Dianne, I'm sorry to hear about your mom. I know you will miss her and will need to grieve your loss, but she is finally free. If you need anything, you know we are all right here for you. Hugs & prays of peace and comfort.


----------



## socalyte (Nov 15, 2010)

Dianne, my prayers are with you. You sound like a wonderful daughter, and you are so blessed you had the opportunity to say goodbye. Take care of yourself in the weeks to come, and allow yourself to experience your feelings. We are never really ready, but I'm so glad for you that you had the time you did with her.


----------



## Lacie's Mom (Oct 11, 2006)

Dianne -- My heart is so sad for you. I know how hard this is. I'm still waiting -- it could be any minute or a few more days. Only God really knows. Although Hospice is wonderful, it's still so hard to watch our loved ones -- even if they are peaceful. 

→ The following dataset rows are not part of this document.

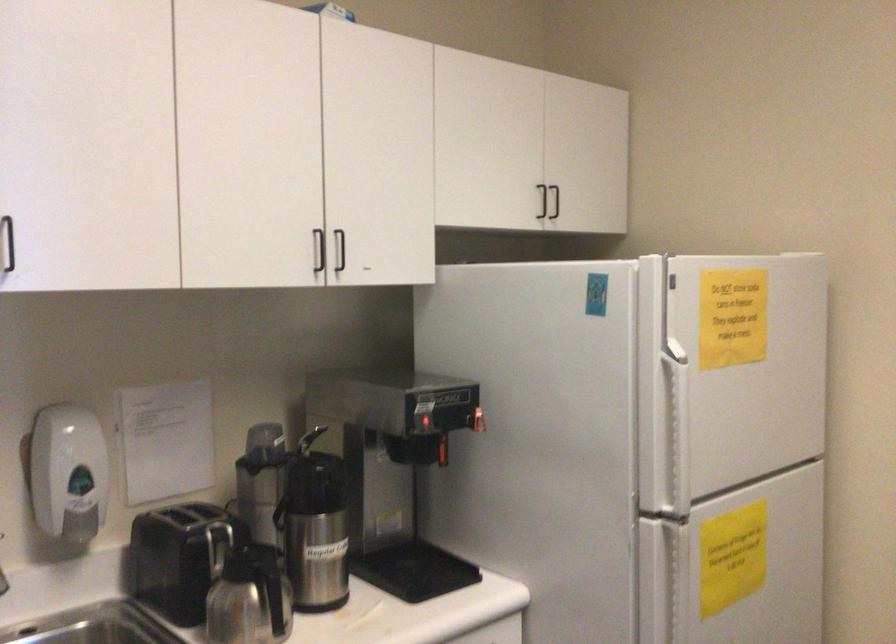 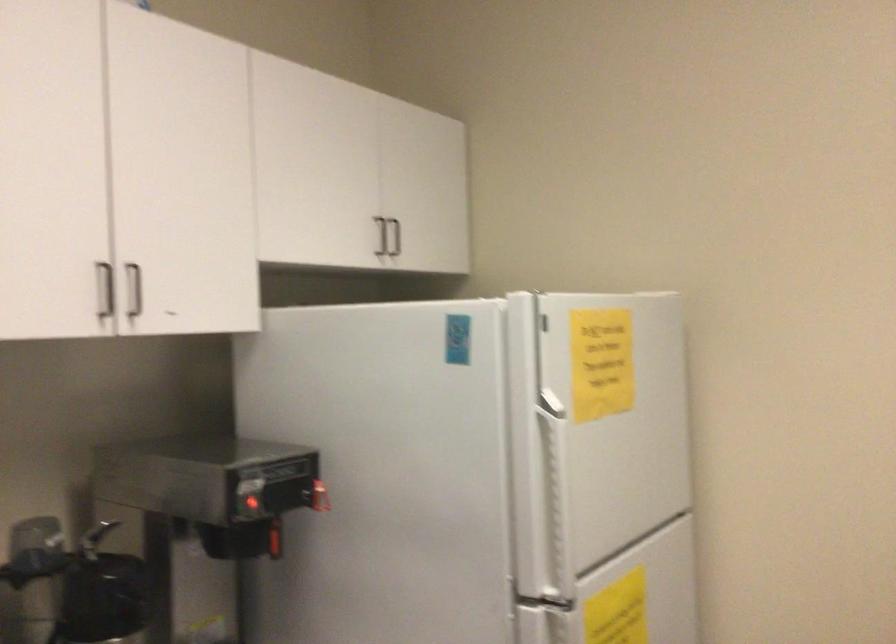 In the second image, find the point that corresponds to (x=421, y=426) in the first image.

(250, 504) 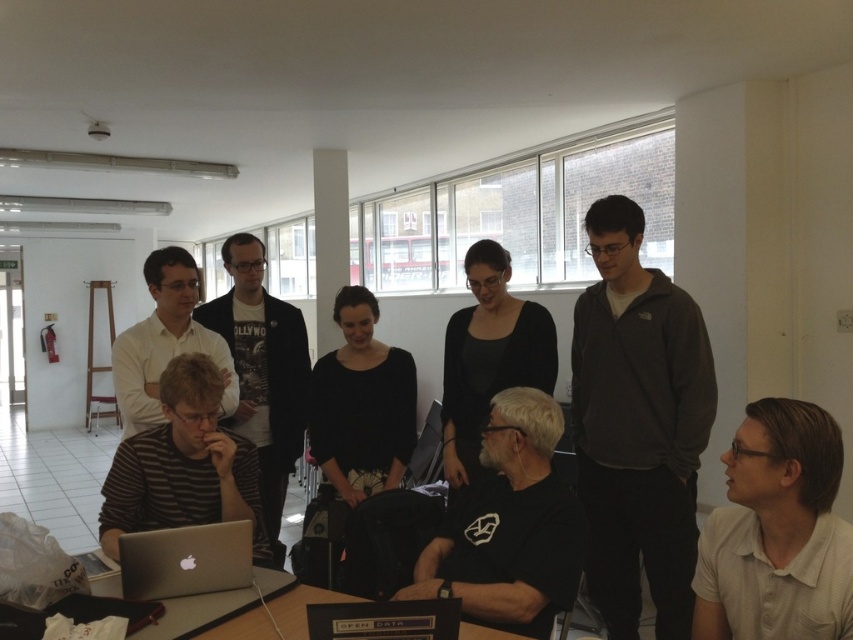 Who is higher up, white matte shirt at center or silver metallic laptop at lower left?

white matte shirt at center is above.

Which is behind, point (180, 307) or point (193, 579)?

The point (180, 307) is more distant.

Between point (175, 289) and point (199, 584), which one is positioned in front?

Point (199, 584) is more forward.

Find the location of `white matte shirt at center`. white matte shirt at center is located at coordinates (165, 342).

Between point (467, 563) and point (154, 492), which one is positioned behind?

Point (154, 492)

Who is lower down, black matte t-shirt at center or striped fabric shirt at left?

Positioned lower is black matte t-shirt at center.

I want to click on black matte t-shirt at center, so click(509, 528).

Locate an element on the screen. black matte t-shirt at center is located at coordinates (509, 528).

Does black matte t-shirt at center appear under silver metallic laptop at lower left?

Incorrect, black matte t-shirt at center is not positioned below silver metallic laptop at lower left.

Is black matte t-shirt at center thinner than silver metallic laptop at lower left?

In fact, black matte t-shirt at center might be wider than silver metallic laptop at lower left.

Where is `black matte t-shirt at center`? The image size is (853, 640). black matte t-shirt at center is located at coordinates (509, 528).

Where is `black matte t-shirt at center`? The width and height of the screenshot is (853, 640). black matte t-shirt at center is located at coordinates (509, 528). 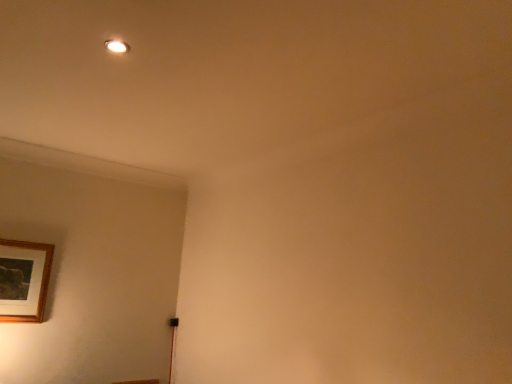 What do you see at coordinates (24, 280) in the screenshot? This screenshot has width=512, height=384. I see `wooden picture frame at lower left` at bounding box center [24, 280].

Where is `wooden picture frame at lower left`? wooden picture frame at lower left is located at coordinates (x=24, y=280).

What are the coordinates of `wooden picture frame at lower left` in the screenshot? It's located at (24, 280).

I will send you a pm with my phone #. This has been a very difficult week for many of us. 

My prayers are with you and your family. I know that your Mother is smiling down at your from Heaven and will be with you always -- still watching over you.


----------



## CeeCee's Mom (Sep 14, 2006)

Oh Dianne, I am so sorry about your Mom. You were there for her and it sounds like she waited until you left to finally go home. I had stayed with my Mom all night and all day until around 3:00pm in the afternoon. My sister came to relieve me at the hospital. I got home around 3:30pm and went to bed and the phone rang. I knew before I answered it.....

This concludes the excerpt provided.